# Linksys print server with HP2100M



## samcox (Dec 7, 2005)

The print queue is constantly stopped.  The job is listed and it seems to start printing, but does not, instead it switches to Jobs Stopped.  If I click on Start Jobs it tries for a while then switches back to Jobs Stopped.  

I do not know what to do.

The model is LK959DF1 server, HP 2100M printer, and Mac G4 laptop with OS 10.4.


----------



## gsahli (Dec 7, 2005)

ADD the printer using IP printer > LPD. Enter IP address and queue name - most Linksys servers use queue name L1 (el-one). You should be able to find the queue name in the Print Server Manual, to confirm this.


----------



## samcox (Dec 8, 2005)

I added it as you suggested.  When I tried to print it gave an error message ``Attempting to connect to host 10.10.10.100 for printer L1.''

Then it says that the printer was not available, that it would try again in 30 seconds, then it went to Stop Jobs.  So it still does not work.

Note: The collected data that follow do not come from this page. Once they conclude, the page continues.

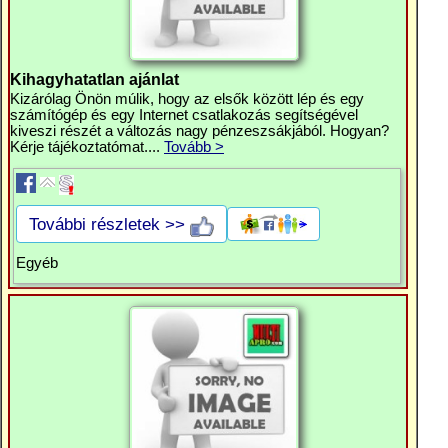
Kihagyhatatlan ajánlat
Kizárólag Önön múlik, hogy az elsők között lép és egy
számítógép és egy Internet csatlakozás segítségével
kiveszi részét a változás nagy pénzeszsákjából. Hogyan?
Kérje tájékoztatómat....
Tovább >
További részletek >>
Egyéb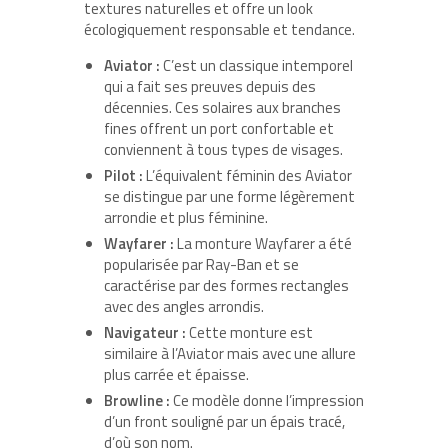
textures naturelles et offre un look
écologiquement responsable et tendance.
Aviator :
C’est un classique intemporel
qui a fait ses preuves depuis des
décennies. Ces solaires aux branches
fines offrent un port confortable et
conviennent à tous types de visages.
Pilot :
L’équivalent féminin des Aviator
se distingue par une forme légèrement
arrondie et plus féminine.
Wayfarer :
La monture Wayfarer a été
popularisée par Ray-Ban et se
caractérise par des formes rectangles
avec des angles arrondis.
Navigateur :
Cette monture est
similaire à l’Aviator mais avec une allure
plus carrée et épaisse.
Browline :
Ce modèle donne l’impression
d’un front souligné par un épais tracé,
d’où son nom.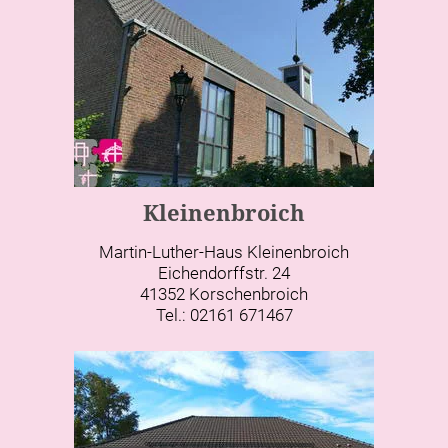
Kleinenbroich
Martin-Luther-Haus Kleinenbroich
Eichendorffstr. 24
41352 Korschenbroich
Tel.: 02161 671467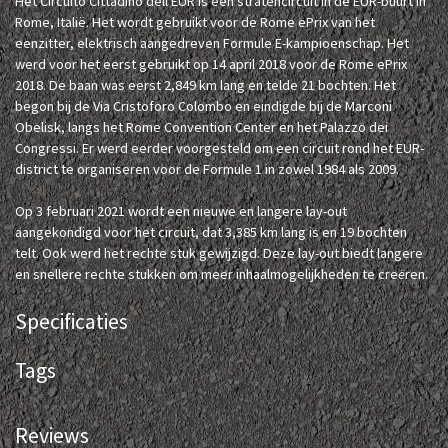
Het Circuito Cittadino dell'EUR is een stratencircuit in de EUR-buurt in
Rome, Italië. Het wordt gebruikt voor de Rome ePrix van het
eenzitter, elektrisch aangedreven Formule E-kampioenschap. Het
werd voor het eerst gebruikt op 14 april 2018 voor de Rome ePrix
2018. De baan was eerst 2,849 km lang en telde 21 bochten. Het
begon bij de Via Cristoforo Colombo en eindigde bij de Marconi
Obelisk, langs het Rome Convention Center en het Palazzo dei
Congressi. Er werd eerder voorgesteld om een circuit rond het EUR-
district te organiseren voor de Formule 1 in zowel 1984 als 2009.
Op 3 februari 2021 wordt een nieuwe en langere lay-out
aangekondigd voor het circuit, dat 3,385 km lang is en 19 bochten
telt. Ook werd het rechte stuk gewijzigd. Deze lay-out biedt langere
en snellere rechte stukken om meer inhaalmogelijkheden te cre
ë
ren.
Specificaties
Tags
Reviews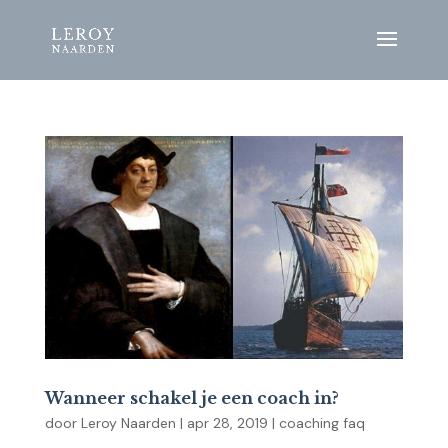
Wanneer schakel je een coach in?
door
Leroy Naarden
|
apr 28, 2019
|
coaching faq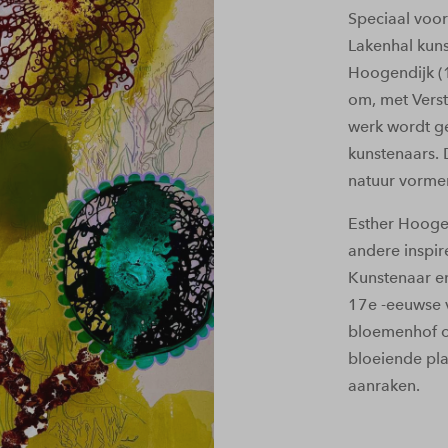
Speciaal voo
Lakenhal kuns
Hoogendijk (
om, met Verst
werk wordt g
kunstenaars. 
natuur vorme
Esther Hoogen
andere inspir
Kunstenaar en
17e -eeuwse v
bloemenhof o
bloeiende pla
aanraken.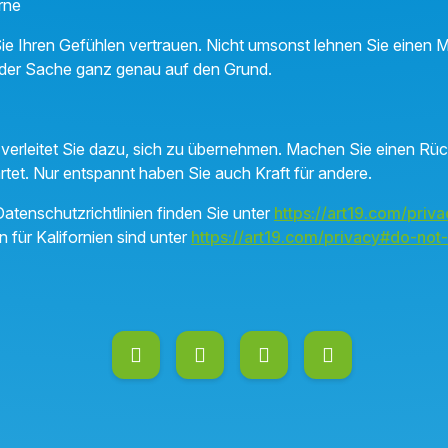
rne
Sie Ihren Gefühlen vertrauen. Nicht umsonst lehnen Sie einen 
 der Sache ganz genau auf den Grund.
t verleitet Sie dazu, sich zu übernehmen. Machen Sie einen Rü
rtet. Nur entspannt haben Sie auch Kraft für andere.
atenschutzrichtlinien finden Sie unter
https://art19.com/priva
n für Kalifornien sind unter
https://art19.com/privacy#do-not-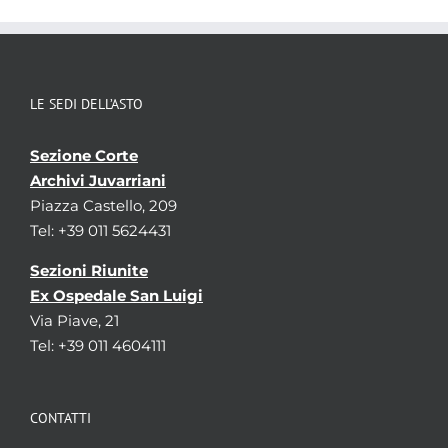
LE SEDI DELL’ASTO
Sezione Corte
Archivi Juvarriani
Piazza Castello, 209
Tel: +39 011 5624431
Sezioni Riunite
Ex Ospedale San Luigi
Via Piave, 21
Tel: +39 011 4604111
CONTATTI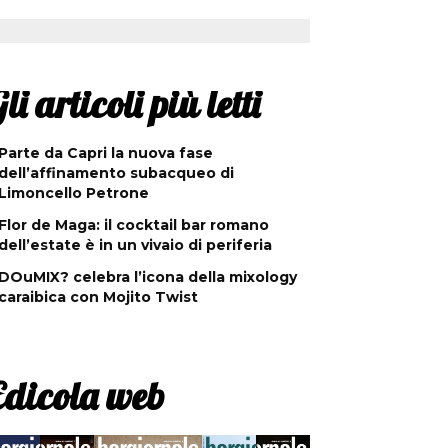
li articoli più letti
Parte da Capri la nuova fase
dell’affinamento subacqueo di
Limoncello Petrone
Flor de Maga: il cocktail bar romano
dell’estate è in un vivaio di periferia
DOuMIX? celebra l’icona della mixology
caraibica con Mojito Twist
Edicola web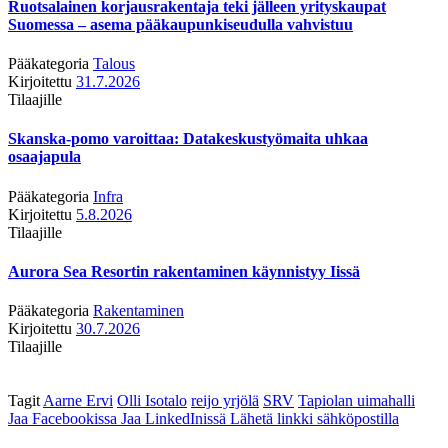
Ruotsalainen korjausrakentaja teki jälleen yrityskaupat
Suomessa – asema pääkaupunkiseudulla vahvistuu
Pääkategoria
Talous
Kirjoitettu
31.7.2026
Tilaajille
Skanska-pomo varoittaa: Datakeskustyömaita uhkaa
osaajapula
Pääkategoria
Infra
Kirjoitettu
5.8.2026
Tilaajille
Aurora Sea Resortin rakentaminen käynnistyy Iissä
Pääkategoria
Rakentaminen
Kirjoitettu
30.7.2026
Tilaajille
Tagit
Aarne Ervi
Olli Isotalo
reijo yrjölä
SRV
Tapiolan uimahalli
Jaa Facebookissa
Jaa LinkedInissä
Lähetä linkki sähköpostilla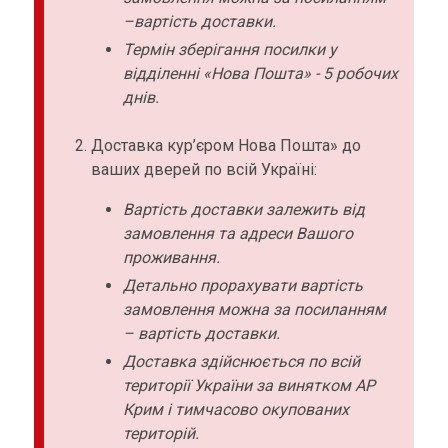
–вартість доставки.
Термін зберігання посилки у
відділенні «Нова Пошта» - 5 робочих
днів.
Доставка кур’єром Нова Пошта» до
ваших дверей по всій Україні:
Вартість доставки залежить від
замовлення та адреси Вашого
проживання.
Детально прорахувати вартість
замовлення можна за посиланням
– вартість доставки.
Доставка здійснюється по всій
території України за винятком АР
Крим і тимчасово окупованих
територій.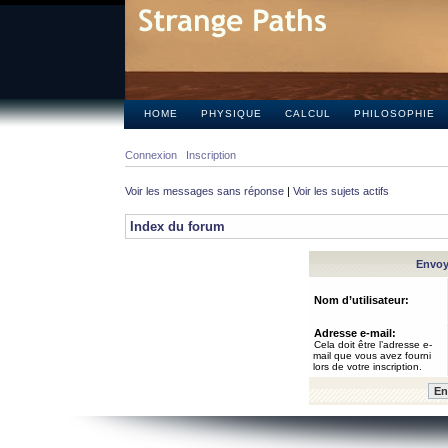
HOME
PHYSIQUE
CALCUL
PHILOSOPHIE
Connexion
Inscription
Voir les messages sans réponse
|
Voir les sujets actifs
Index du forum
Envoye
Nom d’utilisateur:
Adresse e-mail:
Cela doit être l’adresse e-
mail que vous avez fourni
lors de votre inscription.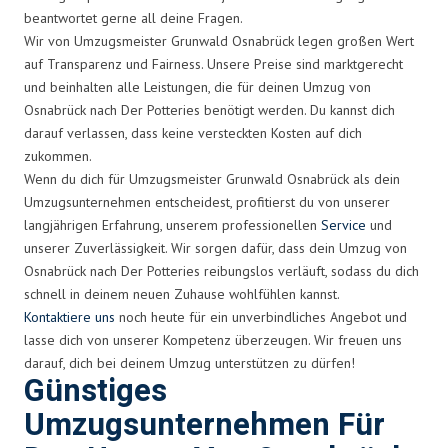
beantwortet gerne all deine Fragen.
Wir von Umzugsmeister Grunwald Osnabrück legen großen Wert
auf Transparenz und Fairness. Unsere Preise sind marktgerecht
und beinhalten alle Leistungen, die für deinen Umzug von
Osnabrück nach Der Potteries benötigt werden. Du kannst dich
darauf verlassen, dass keine versteckten Kosten auf dich
zukommen.
Wenn du dich für Umzugsmeister Grunwald Osnabrück als dein
Umzugsunternehmen entscheidest, profitierst du von unserer
langjährigen Erfahrung, unserem professionellen
Service
und
unserer Zuverlässigkeit. Wir sorgen dafür, dass dein Umzug von
Osnabrück nach Der Potteries reibungslos verläuft, sodass du dich
schnell in deinem neuen Zuhause wohlfühlen kannst.
Kontaktiere uns
noch heute für ein unverbindliches Angebot und
lasse dich von unserer Kompetenz überzeugen. Wir freuen uns
darauf, dich bei deinem Umzug unterstützen zu dürfen!
Günstiges
Umzugsunternehmen Für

I used IP Address: 10.10.10.100
And name L1


----------



## gsahli (Dec 8, 2005)

What is the IP address of your computer? Is the printer in the same local network as the computer? Maybe you need to tell us a little more about your network.
I didn't find that print server model at the Linksys site. Is there another model number on it?


----------



## samcox (Dec 8, 2005)

The print server is model WPS54GU2.  I hit the reset button on the server and it printed out some data.  I do not have a way to copy it so I am typing it from the printed sheet.

Hardware ID: 04C04D955C
Firmware Version: 6023
Protocal ID: 807E
Default Name: LK959DF1
Server Name: LK959DF1
MAC Address: 00C41959DF1

AppleTalk Info:
 Printer Type:
 LK959DF1: Laserwriter
 LK959DF1_P2:Laserwriter

TCP/IP Info:
 IP Address: 10.10.10.100
 Gateway address: 10.10.10.1
 Subnet mask: 255.255.255.0
 Email server IP AddressL 0.0.0.0
 Printeing Account Name: N/A
 Redirect Account Name: N/A

SMB Info:
 Domain Name: domain

Wireless Info:
 SSID:linksys
 BSSID:00:12:17:CB:0B:86
 Channel No: 6
 Network Type: Infrastructure
 Primary Firmware:1.0.3.0
 Secondary Firmware:1.0.3.0
 Link Info. Tx:0 Rx:0

Back to my laptop, from clicking the Apple, then more information, then clicking Network, I copied the data below.  I am not sure which is the IP of my Laptop.  The network has the laptop, the Linksys wireless router and the printer hooked but to the Linksys wireless print server.

AirPort:

  Type:	AirPort
  Hardware:	AirPort
  BSD Device Name:	en1
  IPv4 Addresses:	10.10.10.105
  IPv4:
  Addresses:	10.10.10.105
  Configuration Method:	DHCP
  Interface Name:	en1
  Router:	10.10.10.1
  Subnet Masks:	255.255.255.0
  IPv6:
  Configuration Method:	Automatic
  AppleTalk:
  Configuration Method:	Node
  Default Zone:	*
  Interface Name:	en1
  Network ID:	65522
  Node ID:	235
  DNS:
  Domain Name:	launchmodem.com
  Server Addresses:	192.168.1.254, 192.168.1.254
  DHCP Server Responses:
  Domain Name:	launchmodem.com
  Domain Name Servers:	192.168.1.254,192.168.1.254
  Lease Duration (seconds):	0
  DHCP Message Type:	0x05
  Routers:	10.10.10.1
  Server Identifier:	10.10.10.1
  Subnet Mask:	255.255.255.0
  Proxies:
  FTP Proxy Enabled:	No
  FTP Passive Mode:	Yes
  Gopher Proxy Enabled:	No
  HTTP Proxy Enabled:	No
  HTTPS Proxy Enabled:	No
  RTSP Proxy Enabled:	No
  SOCKS Proxy Enabled:	No
  Ethernet:
  MAC Address:	00:30:65:0b:9a:07
  Media Options:	
  Media Subtype:	autoselect


----------



## gsahli (Dec 8, 2005)

Your network doesn't seem to be completely set up ? It looks like you recently changed routers or something like that, because your DNS server is in a different subnet. I can't help you with all that, because I'm not there. Try following all the directions again. Router and computer first.


----------